Interlock is fine. You don't take other locks while holding the interlock.
You at most trade the interlock on a vnode for the lock on said vnode. And
the loking code handles this correctly.
So is this right?
interlock protects
access to vnode lock
reference counts
vnode lock protects
all other changes to vnode contents
So, when holding vnode locks, one can be assured of no changes, and do
multi-step operations which might temporarily violate invariants.
When holding a reference, one can be sure that the vnode will continue
to exist, but not that it won't be revoked.
> Without LK_RETRY, and maybe even with, the caller has to check the
> vn_lock return value and do something. In vfs_lookup, if we fail to
> lock the child, we can return an error. But, since we have a vref at
> this point, it seems this should never happen, so maybe it should be a
> panic.
It's unlikely at the moment.

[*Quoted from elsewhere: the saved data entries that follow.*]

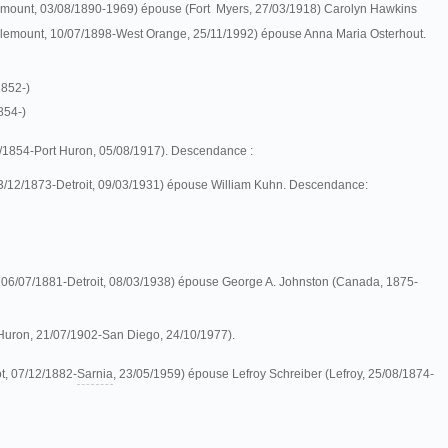
mount, 03/08/1890-1969) épouse (Fort Myers, 27/03/1918) Carolyn Hawkins
lemount, 10/07/1898-West Orange, 25/11/1992) épouse Anna Maria Osterhout.
1852-)
854-)
2/1854-Port Huron, 05/08/1917). Descendance :
13/12/1873-Detroit, 09/03/1931) épouse William Kuhn. Descendance:
, 06/07/1881-Detroit, 08/03/1938) épouse George A. Johnston (Canada, 1875-
 Huron, 21/07/1902-San Diego, 24/10/1977).
ot, 07/12/1882-
Sarnia
, 23/05/1959) épouse Lefroy Schreiber (Lefroy, 25/08/1874-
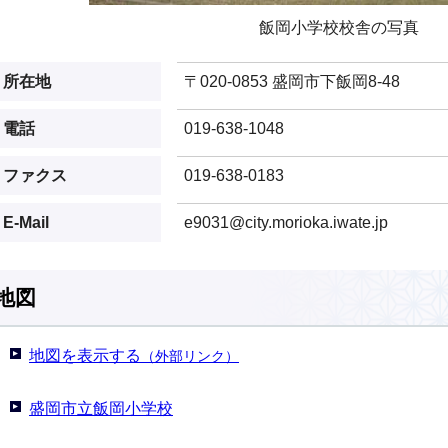
飯岡小学校校舎の写真
所在地
〒020-0853 盛岡市下飯岡8-48
電話
019-638-1048
ファクス
019-638-0183
E-Mail
e9031@city.morioka.iwate.jp
地図
地図を表示する
（外部リンク）
盛岡市立飯岡小学校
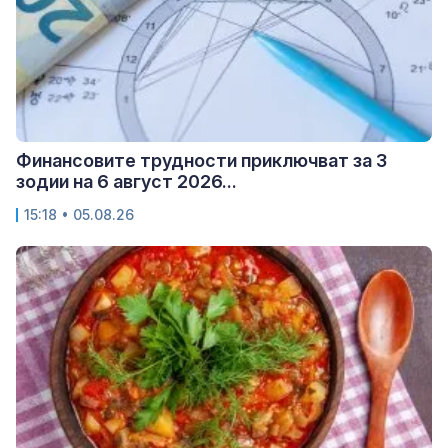
Финансовите трудности приключват за 3
зодии на 6 август 2026...
15:18 • 05.08.26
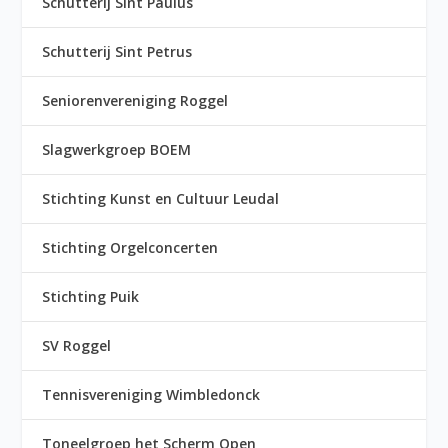
Schutterij Sint Paulus
Schutterij Sint Petrus
Seniorenvereniging Roggel
Slagwerkgroep BOEM
Stichting Kunst en Cultuur Leudal
Stichting Orgelconcerten
Stichting Puik
SV Roggel
Tennisvereniging Wimbledonck
Toneelgroep het Scherm Open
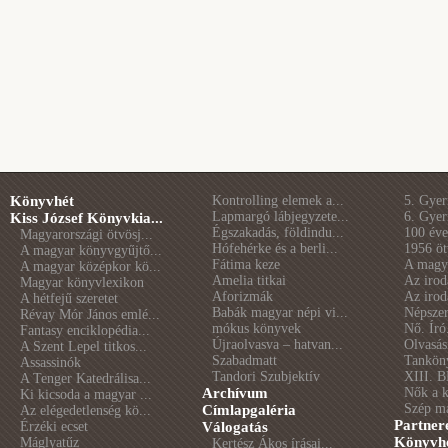
Könyvhét
Kontrolling elemek a...
5. Gye
Lapmargó lábjegyzete...
6. Gye
Kiss József Könyvkia...
Égszakadás, földindu...
100 éve 
Magyarországi ötvösj...
Hófehérke és a berli...
1956 öt
A magyar könyvgyűjtő...
Fátima keze
A magya
A magyar középkor kö...
Amelia titkai
Az irod
Magyar könyvlexikon
Aforizmák
Az irod
A hétfejű szeretet
Babák magyar népi vi...
Népszer
Révay Mór János emlé...
mókus könyvek
Nő. Író
Fantasy enciklopédia...
Újraolvasva – hatvan...
Olvasás
A Szent Lepel titkos...
Szabadmatt
Tankön
Assassinók
Tandori Szubjektív
XIII. B
A Tenger Katedrálisa...
Archívum
Nők a 
Ki kicsoda a magyar ...
Szép m
Címlapgaléria
Az elégedetlenség kö...
Partner
Érzéki ecset
Válogatás
Könyvhé
Máglyatűz
Kertész Ákos írásai...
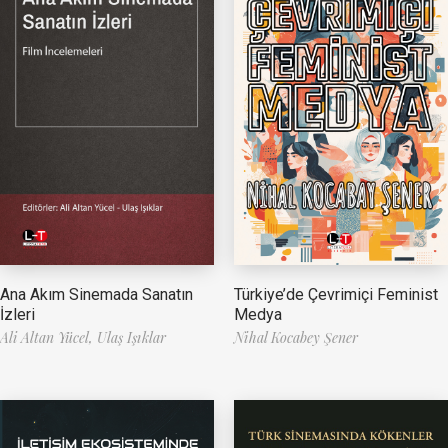
Ana Akım Sinemada Sanatın
Türkiye’de Çevrimiçi Feminist
İzleri
Medya
Ali Altan Yücel,
Ulaş Işıklar
Nihal Kocabey Şener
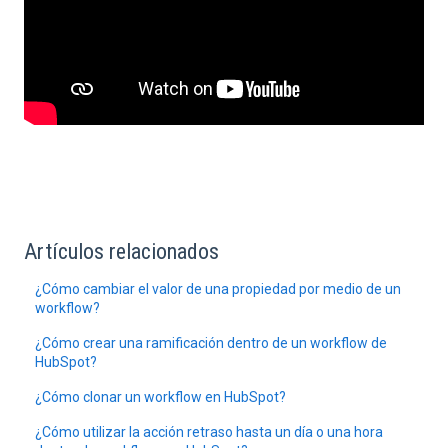
Artículos relacionados
¿Cómo cambiar el valor de una propiedad por medio de un
workflow?
¿Cómo crear una ramificación dentro de un workflow de
HubSpot?
¿Cómo clonar un workflow en HubSpot?
¿Cómo utilizar la acción retraso hasta un día o una hora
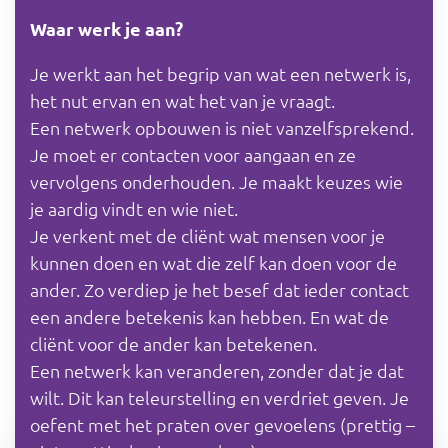
Waar werk je aan?
Je werkt aan het begrip van wat een netwerk is,
het nut ervan en wat het van je vraagt.
Een netwerk opbouwen is niet vanzelfsprekend.
Je moet er contacten voor aangaan en ze
vervolgens onderhouden. Je maakt keuzes wie
je aardig vindt en wie niet.
Je verkent met de cliënt wat mensen voor je
kunnen doen en wat die zelf kan doen voor de
ander. Zo verdiep je het besef dat ieder contact
een andere betekenis kan hebben. En wat de
cliënt voor de ander kan betekenen.
Een netwerk kan veranderen, zonder dat je dat
wilt. Dit kan teleurstelling en verdriet geven. Je
oefent met het praten over gevoelens (prettig –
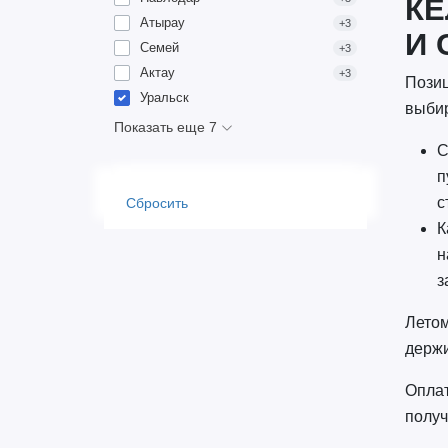
КЕ
Атырау
+3
И 
Семей
+3
Актау
+3
Позиц
Уральск
выби
Показать еще 7
С
п
с
Сбросить
К
н
з
Летом
держи
Оплат
получ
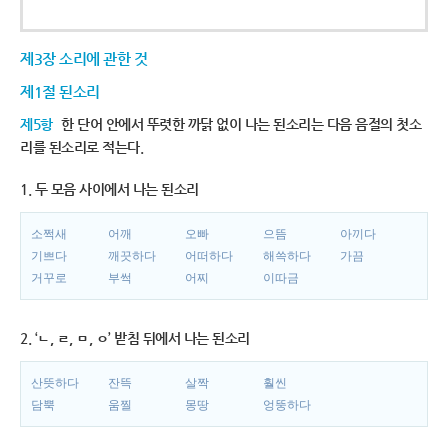
제3장 소리에 관한 것
제1절 된소리
제5항
한 단어 안에서 뚜렷한 까닭 없이 나는 된소리는 다음 음절의 첫소
리를 된소리로 적는다.
1. 두 모음 사이에서 나는 된소리
소쩍새
어깨
오빠
으뜸
아끼다
기쁘다
깨끗하다
어떠하다
해쓱하다
가끔
거꾸로
부썩
어찌
이따금
2. ‘ㄴ, ㄹ, ㅁ, ㅇ’ 받침 뒤에서 나는 된소리
산뜻하다
잔뜩
살짝
훨씬
담뿍
움찔
몽땅
엉뚱하다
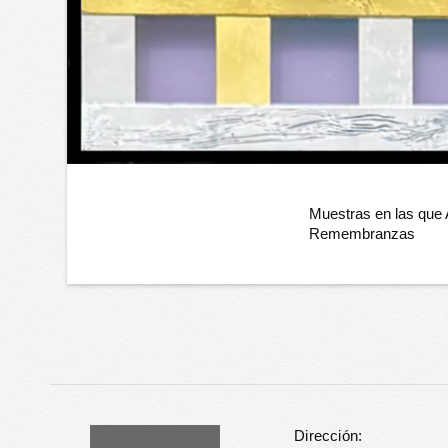
Muestras en las que
Remembranzas
Dirección:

If you have a ref, the one thing that could
happen is a VOP_REVOKE(), but I don't think you can do that on a
directory.
Oh, the one other thing that might happen some day is that we add code to
handle forcible file system unmount. In such a case, we would probably
want to revoke all the vnodes. So you could have a reference on something
then have it die on you.
OK, I will try printf of case (since odd enough to be interesting) and
error return and see if it happens.
Reading vfs_lookup, I see LK_RETRY all over the place, along with
failure to check vn_lock return values. Not saying that argues for it
being correct in coda_lookup, but it seems there's a lot of LK_RETRY
trouble about.
> In the case of relocking the parent, we also have a vref (or rather our
> caller must), so can that ever reasonably fail? Should I panic if
> vn_lock (w/o LK_RETRY) fails?
Don't panic. Return an error. This case (".." lookup) is why I added
PDIRUNLOCK. I am not sure if chuq removed it.
PDIRUNLOCK appears to have been removed in a commit
kere/vfs_lookup.c:1.73 by chs on 2006/12/09.
I don't understand how coda_lookup can handle not being able to relock
the parent (without panicing, which I realize isn't exactly "handle").